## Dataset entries
# # # # #

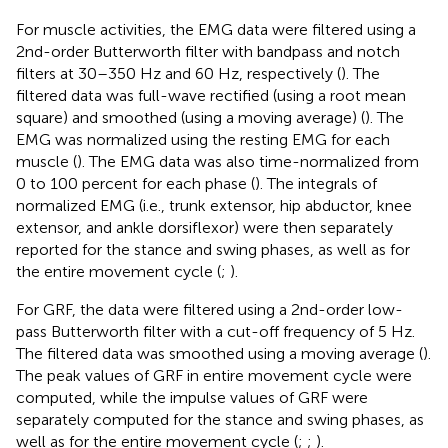
For muscle activities, the EMG data were filtered using a
2nd-order Butterworth filter with bandpass and notch
filters at 30–350 Hz and 60 Hz, respectively (
). The
filtered data was full-wave rectified (using a root mean
square) and smoothed (using a moving average) (
). The
EMG was normalized using the resting EMG for each
muscle (
). The EMG data was also time-normalized from
0 to 100 percent for each phase (
). The integrals of
normalized EMG (i.e., trunk extensor, hip abductor, knee
extensor, and ankle dorsiflexor) were then separately
reported for the stance and swing phases, as well as for
the entire movement cycle (
;
).
For GRF, the data were filtered using a 2nd-order low-
pass Butterworth filter with a cut-off frequency of 5 Hz.
The filtered data was smoothed using a moving average (
).
The peak values of GRF in entire movement cycle were
computed, while the impulse values of GRF were
separately computed for the stance and swing phases, as
well as for the entire movement cycle (
;
;
).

# # # # #

## HOW TO COMPLETE THIS TASK
Only these are to be transcribed: the line with "square) and smoothed" and every line after it through the last line of the entries, each exactly.

## WRITTEN SOLUTION
square) and smoothed (using a moving average) (
). The
EMG was normalized using the resting EMG for each
muscle (
). The EMG data was also time-normalized from
0 to 100 percent for each phase (
). The integrals of
normalized EMG (i.e., trunk extensor, hip abductor, knee
extensor, and ankle dorsiflexor) were then separately
reported for the stance and swing phases, as well as for
the entire movement cycle (
;
).
For GRF, the data were filtered using a 2nd-order low-
pass Butterworth filter with a cut-off frequency of 5 Hz.
The filtered data was smoothed using a moving average (
).
The peak values of GRF in entire movement cycle were
computed, while the impulse values of GRF were
separately computed for the stance and swing phases, as
well as for the entire movement cycle (
;
;
).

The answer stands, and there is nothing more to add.